XVII Edición

Curso 2020 - 2021

Alejandro Quintana

Castillos y montes
sobre mi mesa 

Javier Mazo, 14 años

Colegio El Prado (Madrid)

Soy una persona imaginativa y algo dispersa. Por eso, cuando de niño se terminaba el patio y regresábamos a clase, en cuanto me sentaba a la mesa abría el estuche para ir sacando lápices y rotuladores de colores. Enseguida me ponía manos a la obra: iba construyendo un castillo, que llegaba a alcanzar los cuatro pisos (es decir, formaba un cuadrado con filas de lápices y rotuladores, colocados con mimo uno encima de otro), con dos altas torres que eran los subrayadores, que por tener una tapa plana podían colocarse en vertical, como si fueran soldados dispuestos a entrar en batalla. 

Para el rey y la reina usaba una goma de borrar y el sacapuntas, y de estandarte el mismo estuche, encaramado al mástil de un lapicero. No me resultaba fácil conseguirlo. De hecho, muchas veces resbalaba alguno de los componentes de la fortaleza y se me iba toda al suelo, para regocijo de mis compañeros y recelo del profesor, que estaba al tanto de mis aficiones constructoras. Sin embargo, más de una vez mis compañeros rompieron a aplaudir en el momento que conseguía colocar al rey en lo más alto de una de las torres.

Tras la victoria, tardaba unos días en recuperarme para volver a empezar otro proyecto. Construir una réplica del Everest era uno de ellos. Para lograrlo necesitaba la ayuda de mis compañeros, pues reunir todo el material no era fácil: el lapicero del de detrás, los rotuladores del de la esquina, el compás del que se sentaba en primera fila… Cuando juntaba todo, me quedaba la montaña más alta y bonita del planeta.
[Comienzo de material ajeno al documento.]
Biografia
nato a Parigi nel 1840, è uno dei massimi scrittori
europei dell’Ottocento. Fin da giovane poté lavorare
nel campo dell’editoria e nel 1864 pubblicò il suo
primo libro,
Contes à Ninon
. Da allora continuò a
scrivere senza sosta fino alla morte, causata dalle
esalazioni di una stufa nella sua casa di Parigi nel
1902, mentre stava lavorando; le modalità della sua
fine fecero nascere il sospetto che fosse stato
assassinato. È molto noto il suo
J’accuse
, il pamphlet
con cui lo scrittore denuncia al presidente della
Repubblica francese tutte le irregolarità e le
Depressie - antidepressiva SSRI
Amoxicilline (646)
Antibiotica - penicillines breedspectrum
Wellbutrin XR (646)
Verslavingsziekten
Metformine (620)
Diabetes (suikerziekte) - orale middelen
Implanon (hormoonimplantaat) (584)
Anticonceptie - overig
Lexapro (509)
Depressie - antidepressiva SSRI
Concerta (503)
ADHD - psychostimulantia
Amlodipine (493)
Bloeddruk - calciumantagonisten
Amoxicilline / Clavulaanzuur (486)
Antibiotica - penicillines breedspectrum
El problema era que luego no recordaba de quién era cada cosa y tardaba en devolver aquella colección de material escolar. 
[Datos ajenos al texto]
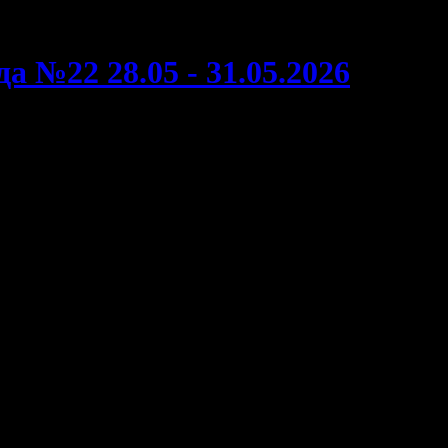
а №22 28.05 - 31.05.2026
ршине
Касса
Наработка
Изменение
Общая касса
уикенда
на к/т
%
на 31.05.2026
16 258 989
225 095
320 827 686
-
4 460 635
$3 175
$4 525 073
13 500 000
81 420
352 000 000
-32,3%
1 600 846
$1 148
$4 961 240
01 803 096
101 803 096
101 803 096
-
1 435 869
$1 435 869
$1 435 869
9 721 545
27 739
167 489 887
-2,3%
842 335
$391
$2 360 675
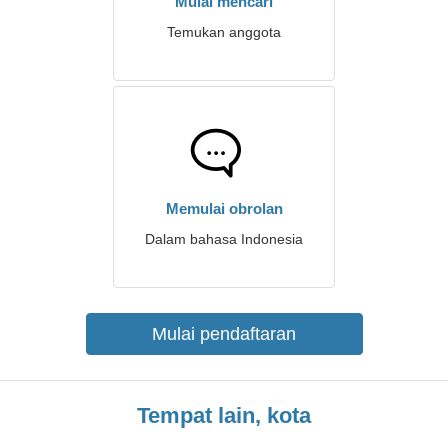
Mulai mencari
Temukan anggota
Memulai obrolan
Dalam bahasa Indonesia
Mulai pendaftaran
Tempat lain, kota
Las guerras de lápices contra las gomas de borrar, el saltar de mesa en mesa para ver quién llegaba más lejos, las disputas con reglas a modo de espada, limpiar la pizarra con un hábil lanzamiento de borrador de lado a lado del encerado… Aquellos juegos de la infancia, con su dosis de trastada, eran divertidísimos, aunque yo prefería la construcción de castillos y montes, pues como dijo Jacques Rouxel: <<Probando continuamente, acabamos por conseguirlo. Por tanto, cuanto más fallamos, más oportunidades tenemos de que funcione>>.

A mis catorce años todo eso está superado. En mi estuche solo hay un lápiz unos bolígrafos y una goma, nada más. La vida nos hace madurar, que es el precio para dejar la infancia, con sus acciones y sentimientos. Pero a todos nos gusta conservar la inocencia de aquellos juegos para el resto de nuestra vida.